** Exercise input follows **
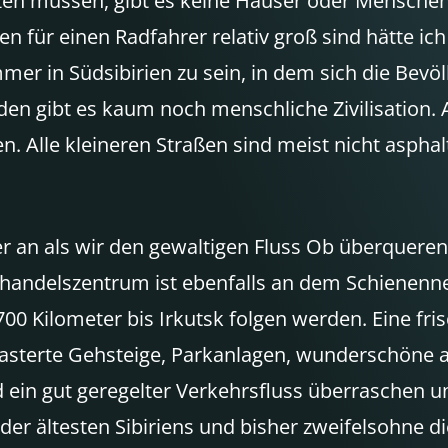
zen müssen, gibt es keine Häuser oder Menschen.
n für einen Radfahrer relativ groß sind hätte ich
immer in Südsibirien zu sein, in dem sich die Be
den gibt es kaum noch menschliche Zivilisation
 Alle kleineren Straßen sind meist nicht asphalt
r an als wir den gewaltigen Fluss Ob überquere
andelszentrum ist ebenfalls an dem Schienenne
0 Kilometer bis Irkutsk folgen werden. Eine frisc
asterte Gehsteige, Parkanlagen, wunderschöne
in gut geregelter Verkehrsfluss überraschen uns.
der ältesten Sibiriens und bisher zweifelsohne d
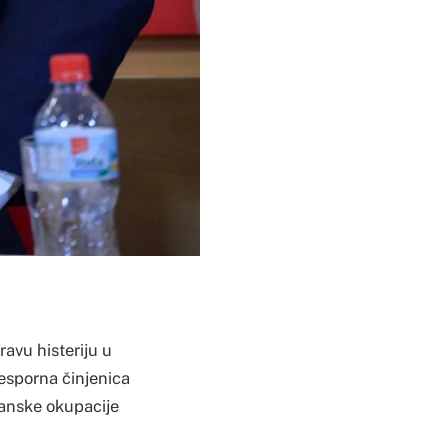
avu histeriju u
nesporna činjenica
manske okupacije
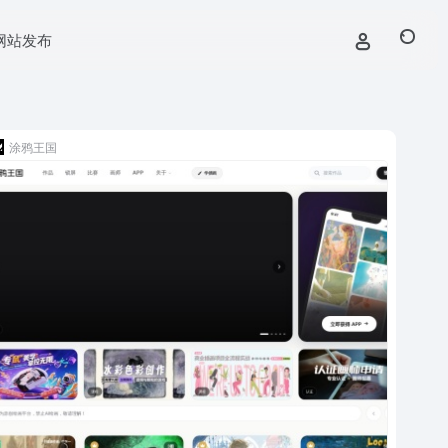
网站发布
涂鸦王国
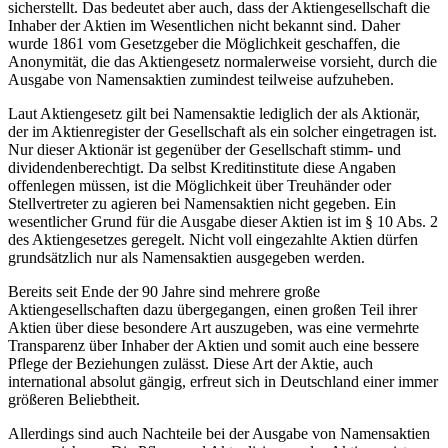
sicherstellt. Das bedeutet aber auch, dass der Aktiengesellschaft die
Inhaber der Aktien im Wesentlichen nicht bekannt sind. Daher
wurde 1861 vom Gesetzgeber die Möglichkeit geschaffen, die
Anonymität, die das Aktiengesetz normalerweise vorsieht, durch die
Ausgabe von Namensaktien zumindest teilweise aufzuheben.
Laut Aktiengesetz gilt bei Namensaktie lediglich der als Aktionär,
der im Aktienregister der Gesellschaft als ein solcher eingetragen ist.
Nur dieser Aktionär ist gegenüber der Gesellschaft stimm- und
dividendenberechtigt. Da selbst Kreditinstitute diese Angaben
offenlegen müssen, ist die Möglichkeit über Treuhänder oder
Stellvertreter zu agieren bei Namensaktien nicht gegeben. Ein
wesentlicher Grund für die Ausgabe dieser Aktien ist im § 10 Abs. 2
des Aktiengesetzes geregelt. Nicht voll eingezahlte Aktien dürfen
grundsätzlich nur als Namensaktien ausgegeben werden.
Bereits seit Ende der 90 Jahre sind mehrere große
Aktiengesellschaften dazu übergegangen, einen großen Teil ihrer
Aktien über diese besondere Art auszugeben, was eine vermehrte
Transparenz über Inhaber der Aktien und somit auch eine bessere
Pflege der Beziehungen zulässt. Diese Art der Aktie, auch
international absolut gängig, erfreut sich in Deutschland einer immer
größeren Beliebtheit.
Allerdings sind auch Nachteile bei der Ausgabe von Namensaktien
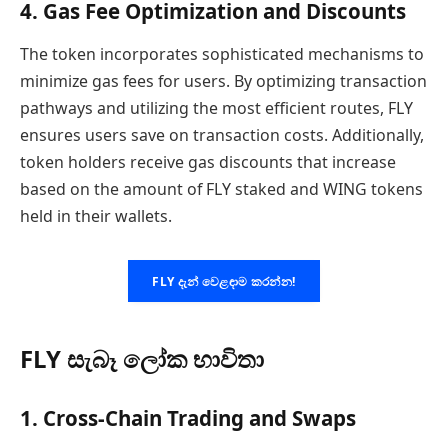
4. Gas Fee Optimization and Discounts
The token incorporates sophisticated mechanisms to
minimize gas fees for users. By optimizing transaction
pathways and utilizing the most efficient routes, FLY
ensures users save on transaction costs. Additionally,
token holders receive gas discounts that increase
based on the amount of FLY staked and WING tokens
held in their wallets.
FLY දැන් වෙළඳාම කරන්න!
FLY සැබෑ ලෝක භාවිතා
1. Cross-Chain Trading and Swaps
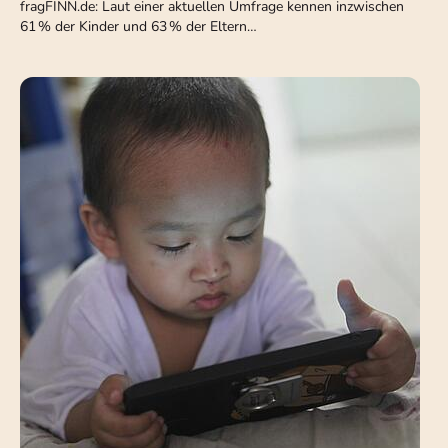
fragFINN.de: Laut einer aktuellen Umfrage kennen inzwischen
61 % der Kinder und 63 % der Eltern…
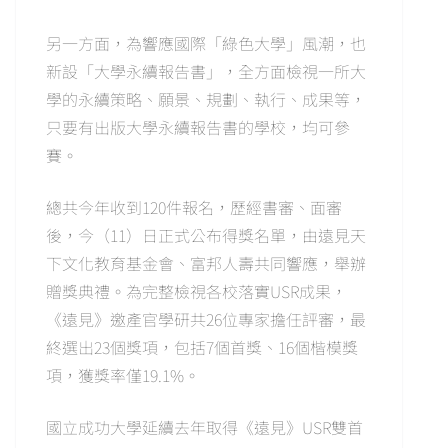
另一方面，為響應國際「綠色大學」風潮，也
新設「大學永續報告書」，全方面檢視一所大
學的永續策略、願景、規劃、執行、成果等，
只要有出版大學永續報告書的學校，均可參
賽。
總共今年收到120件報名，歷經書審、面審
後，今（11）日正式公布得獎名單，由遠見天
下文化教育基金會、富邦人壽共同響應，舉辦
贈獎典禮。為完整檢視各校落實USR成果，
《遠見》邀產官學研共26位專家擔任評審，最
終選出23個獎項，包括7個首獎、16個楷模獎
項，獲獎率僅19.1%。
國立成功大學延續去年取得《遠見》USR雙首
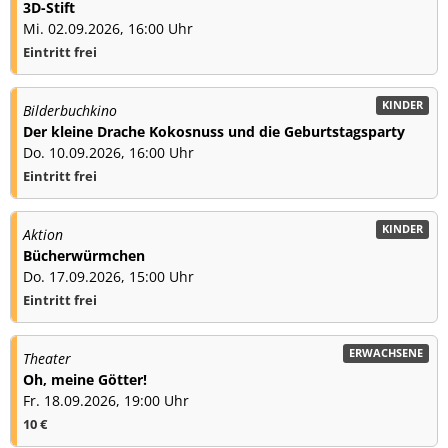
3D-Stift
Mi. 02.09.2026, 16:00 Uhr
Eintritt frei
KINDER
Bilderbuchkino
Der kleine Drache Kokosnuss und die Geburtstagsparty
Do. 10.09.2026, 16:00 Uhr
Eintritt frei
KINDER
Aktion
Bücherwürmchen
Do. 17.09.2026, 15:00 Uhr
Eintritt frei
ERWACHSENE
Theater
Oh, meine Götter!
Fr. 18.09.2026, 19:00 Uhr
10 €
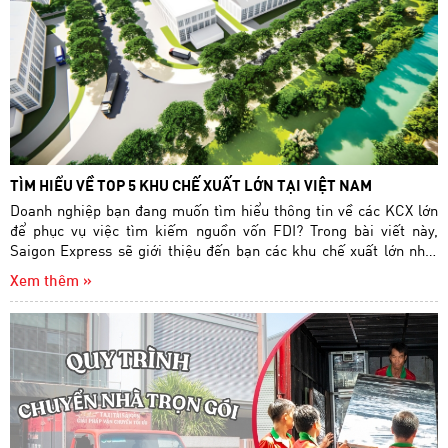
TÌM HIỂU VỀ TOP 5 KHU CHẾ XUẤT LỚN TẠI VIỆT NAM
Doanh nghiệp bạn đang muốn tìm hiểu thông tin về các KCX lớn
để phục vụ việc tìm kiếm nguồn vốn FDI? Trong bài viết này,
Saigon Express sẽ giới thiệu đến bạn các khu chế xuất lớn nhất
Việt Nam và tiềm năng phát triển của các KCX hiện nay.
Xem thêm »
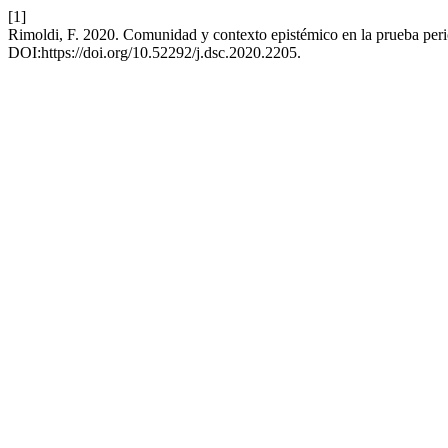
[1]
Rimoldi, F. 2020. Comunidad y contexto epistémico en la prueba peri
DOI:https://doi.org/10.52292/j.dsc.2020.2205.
** End of Exercise input **
** Exercise input follows **
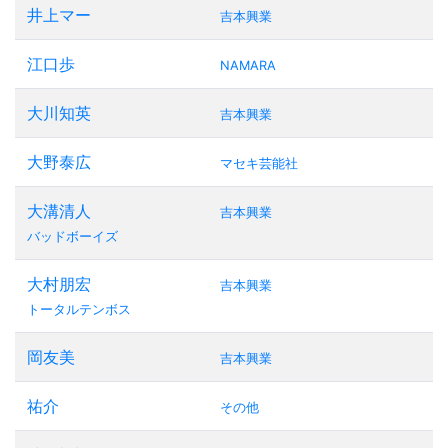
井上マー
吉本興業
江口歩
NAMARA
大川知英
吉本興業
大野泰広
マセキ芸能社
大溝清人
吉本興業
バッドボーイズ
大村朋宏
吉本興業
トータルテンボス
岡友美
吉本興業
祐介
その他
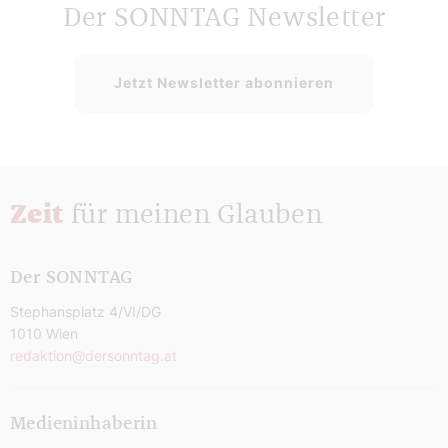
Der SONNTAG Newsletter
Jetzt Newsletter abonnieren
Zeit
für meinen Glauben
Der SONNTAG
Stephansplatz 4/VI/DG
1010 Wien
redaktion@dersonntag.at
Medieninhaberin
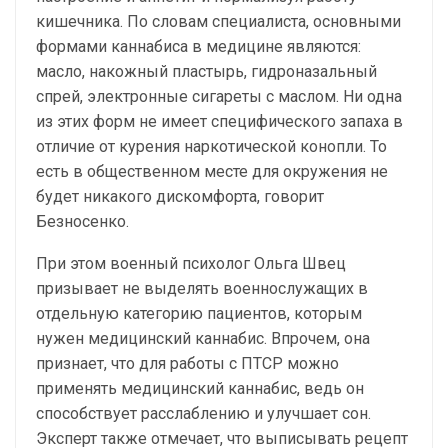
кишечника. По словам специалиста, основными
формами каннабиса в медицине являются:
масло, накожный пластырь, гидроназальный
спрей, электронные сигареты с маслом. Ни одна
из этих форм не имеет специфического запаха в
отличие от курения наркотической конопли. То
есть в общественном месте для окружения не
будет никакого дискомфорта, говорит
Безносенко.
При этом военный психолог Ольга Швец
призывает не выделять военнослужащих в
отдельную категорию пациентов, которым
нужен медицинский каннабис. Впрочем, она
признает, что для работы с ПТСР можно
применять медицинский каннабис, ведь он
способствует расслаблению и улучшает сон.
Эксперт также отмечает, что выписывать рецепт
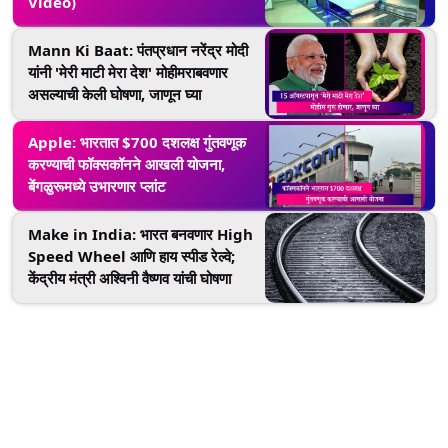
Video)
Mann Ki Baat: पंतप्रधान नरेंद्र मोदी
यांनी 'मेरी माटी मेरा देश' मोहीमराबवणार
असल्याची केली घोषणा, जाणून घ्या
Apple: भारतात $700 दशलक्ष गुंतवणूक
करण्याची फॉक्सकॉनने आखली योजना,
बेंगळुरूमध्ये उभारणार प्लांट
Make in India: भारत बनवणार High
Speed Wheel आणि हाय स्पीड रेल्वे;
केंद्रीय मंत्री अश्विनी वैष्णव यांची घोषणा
** End of Exercise input **
* Work to complete
Out of the records above, set down only the lines from the one that contains "zen müssen, gibt" through the one that contains "Ausgabe von Namensaktien zumindest", unchanged and without the pictures.

* Answer to this task
zen müssen, gibt es keine Häuser oder Menschen.
n für einen Radfahrer relativ groß sind hätte ich
immer in Südsibirien zu sein, in dem sich die Be
den gibt es kaum noch menschliche Zivilisation
 Alle kleineren Straßen sind meist nicht asphalt
r an als wir den gewaltigen Fluss Ob überquere
andelszentrum ist ebenfalls an dem Schienenne
0 Kilometer bis Irkutsk folgen werden. Eine frisc
asterte Gehsteige, Parkanlagen, wunderschöne
in gut geregelter Verkehrsfluss überraschen uns.
der ältesten Sibiriens und bisher zweifelsohne d
avu histeriju u
nesporna činjenica
manske okupacije
网站发布
涂鸦王国
sicherstellt. Das bedeutet aber auch, dass der Aktiengesellschaft die
Inhaber der Aktien im Wesentlichen nicht bekannt sind. Daher
wurde 1861 vom Gesetzgeber die Möglichkeit geschaffen, die
Anonymität, die das Aktiengesetz normalerweise vorsieht, durch die
Ausgabe von Namensaktien zumindest teilweise aufzuheben.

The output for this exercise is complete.